» The records:
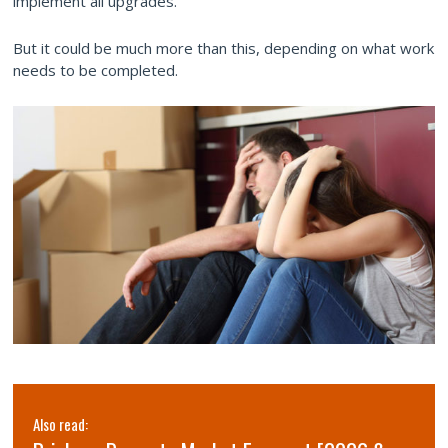
implement all upgrades.
But it could be much more than this, depending on what work
needs to be completed.
Also read:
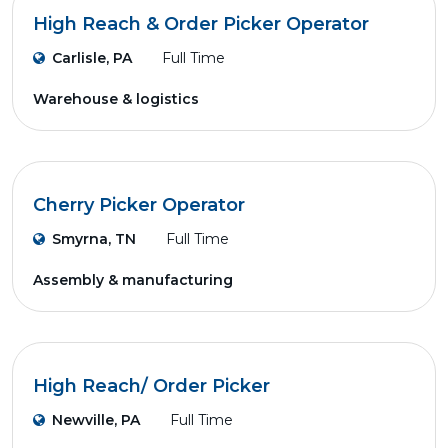
High Reach & Order Picker Operator
Carlisle, PA
Full Time
Warehouse & logistics
Cherry Picker Operator
Smyrna, TN
Full Time
Assembly & manufacturing
High Reach/ Order Picker
Newville, PA
Full Time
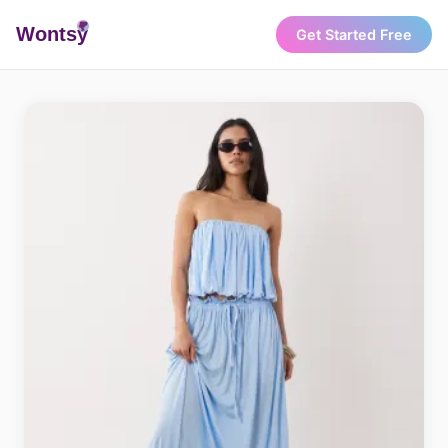
Wonts
y
Get Started Free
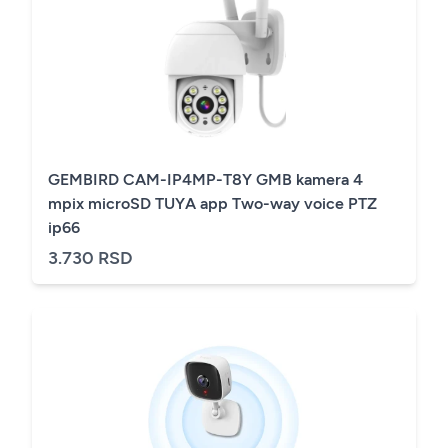
GEMBIRD CAM-IP4MP-T8Y GMB kamera 4
mpix microSD TUYA app Two-way voice PTZ
ip66
3.730 RSD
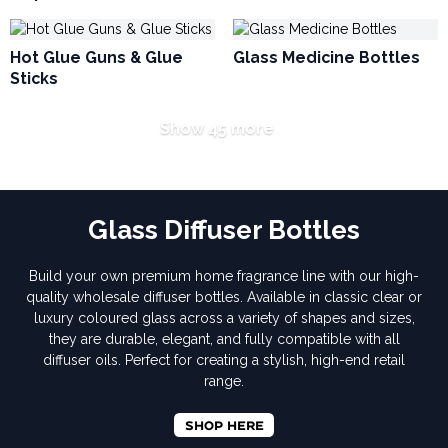
Hot Glue Guns & Glue
Glass Medicine Bottles
Sticks
Show 45 more
Glass Diffuser Bottles
Build your own premium home fragrance line with our high-
quality wholesale diffuser bottles. Available in classic clear or
luxury coloured glass across a variety of shapes and sizes,
they are durable, elegant, and fully compatible with all
diffuser oils. Perfect for creating a stylish, high-end retail
range.
SHOP HERE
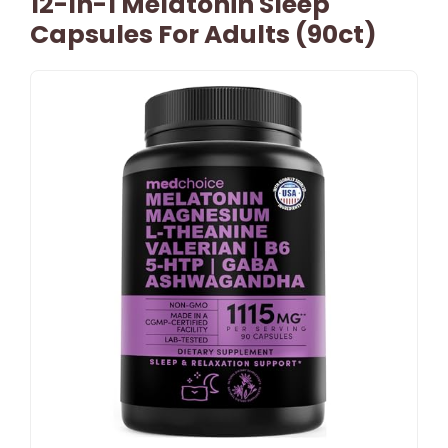
12-In-1 Melatonin Sleep
Capsules For Adults (90ct)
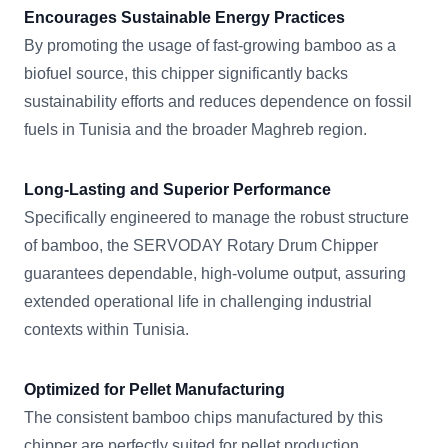
Encourages Sustainable Energy Practices
By promoting the usage of fast-growing bamboo as a
biofuel source, this chipper significantly backs
sustainability efforts and reduces dependence on fossil
fuels in Tunisia and the broader Maghreb region.
Long-Lasting and Superior Performance
Specifically engineered to manage the robust structure
of bamboo, the SERVODAY Rotary Drum Chipper
guarantees dependable, high-volume output, assuring
extended operational life in challenging industrial
contexts within Tunisia.
Optimized for Pellet Manufacturing
The consistent bamboo chips manufactured by this
chipper are perfectly suited for pellet production,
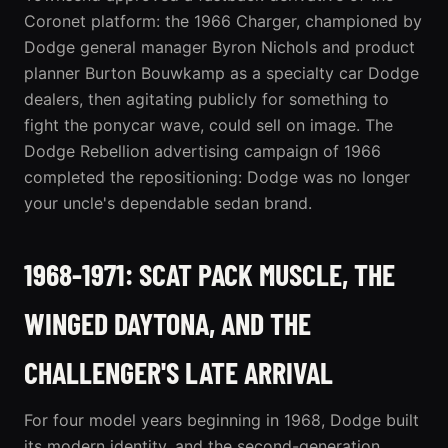
Coronet platform: the 1966
Charger
, championed by
Dodge general manager Byron Nichols and product
planner Burton Bouwkamp as a specialty car Dodge
dealers, then agitating publicly for something to
fight the ponycar wave, could sell on image. The
Dodge Rebellion advertising campaign of 1966
completed the repositioning: Dodge was no longer
your uncle's dependable sedan brand.
1968-1971: SCAT PACK MUSCLE, THE
WINGED DAYTONA, AND THE
CHALLENGER'S LATE ARRIVAL
For four model years beginning in 1968, Dodge built
its modern identity, and the second-generation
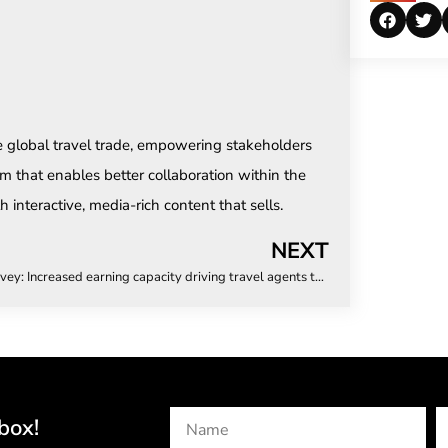
e global travel trade, empowering stakeholders
m that enables better collaboration within the
 interactive, media-rich content that sells.
NEXT
Survey: Increased earning capacity driving travel agents to become independent
box!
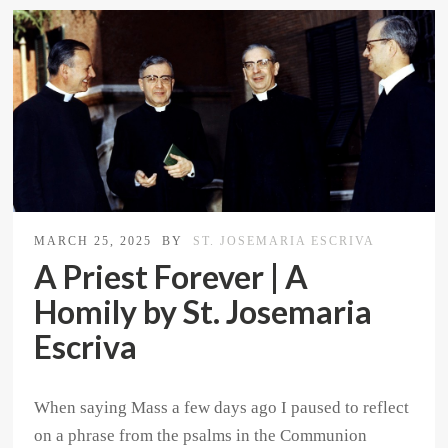
MARCH 25, 2025
BY
ST. JOSEMARIA ESCRIVA
A Priest Forever | A
Homily by St. Josemaria
Escriva
When saying Mass a few days ago I paused to reflect
on a phrase from the psalms in the Communion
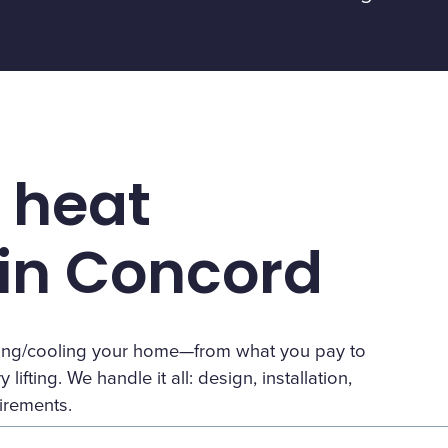
 heat
in Concord
eating/cooling your home—from what you pay to
lifting. We handle it all: design, installation,
irements.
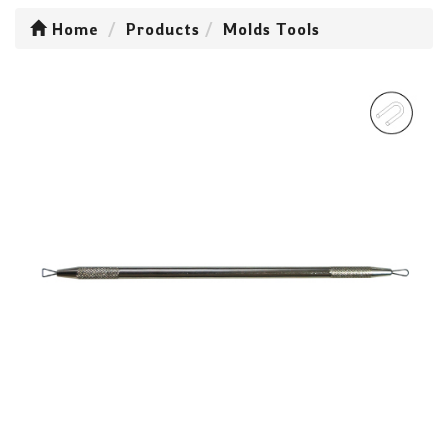
Home
Products
Molds Tools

» Action item:
Give back the entries verbatim but drop every picture.

» Written solution:
implement all upgrades.
But it could be much more than this, depending on what work
needs to be completed.
Also read:
High Reach & Order Picker Operator
Carlisle, PA
Full Time
Warehouse & logistics
Cherry Picker Operator
Smyrna, TN
Full Time
Assembly & manufacturing
High Reach/ Order Picker
Newville, PA
Full Time
Wonts
y
Get Started Free
GEMBIRD CAM-IP4MP-T8Y GMB kamera 4
mpix microSD TUYA app Two-way voice PTZ
ip66
3.730 RSD
Hot Glue Guns & Glue
Glass Medicine Bottles
Sticks
Show 45 more
Glass Diffuser Bottles
Build your own premium home fragrance line with our high-
quality wholesale diffuser bottles. Available in classic clear or
luxury coloured glass across a variety of shapes and sizes,
they are durable, elegant, and fully compatible with all
diffuser oils. Perfect for creating a stylish, high-end retail
range.
SHOP HERE
12-In-1 Melatonin Sleep
Capsules For Adults (90ct)
Encourages Sustainable Energy Practices
By promoting the usage of fast-growing bamboo as a
biofuel source, this chipper significantly backs
sustainability efforts and reduces dependence on fossil
fuels in Tunisia and the broader Maghreb region.
Long-Lasting and Superior Performance
Specifically engineered to manage the robust structure
of bamboo, the SERVODAY Rotary Drum Chipper
guarantees dependable, high-volume output, assuring
extended operational life in challenging industrial
contexts within Tunisia.
Optimized for Pellet Manufacturing
The consistent bamboo chips manufactured by this
chipper are perfectly suited for pellet production,
Coronet platform: the 1966
Charger
, championed by
Dodge general manager Byron Nichols and product
planner Burton Bouwkamp as a specialty car Dodge
dealers, then agitating publicly for something to
fight the ponycar wave, could sell on image. The
Dodge Rebellion advertising campaign of 1966
completed the repositioning: Dodge was no longer
your uncle's dependable sedan brand.
1968-1971: SCAT PACK MUSCLE, THE
WINGED DAYTONA, AND THE
CHALLENGER'S LATE ARRIVAL
For four model years beginning in 1968, Dodge built
its modern identity, and the second-generation
e global travel trade, empowering stakeholders
m that enables better collaboration within the
 interactive, media-rich content that sells.
NEXT
Survey: Increased earning capacity driving travel agents to become independent
box!
MARCH 25, 2025
BY
ST. JOSEMARIA ESCRIVA
A Priest Forever | A
Homily by St. Josemaria
Escriva
When saying Mass a few days ago I paused to reflect
on a phrase from the psalms in the Communion
 heat
in Concord
eating/cooling your home—from what you pay to
lifting. We handle it all: design, installation,
irements.
Home
Products
Molds Tools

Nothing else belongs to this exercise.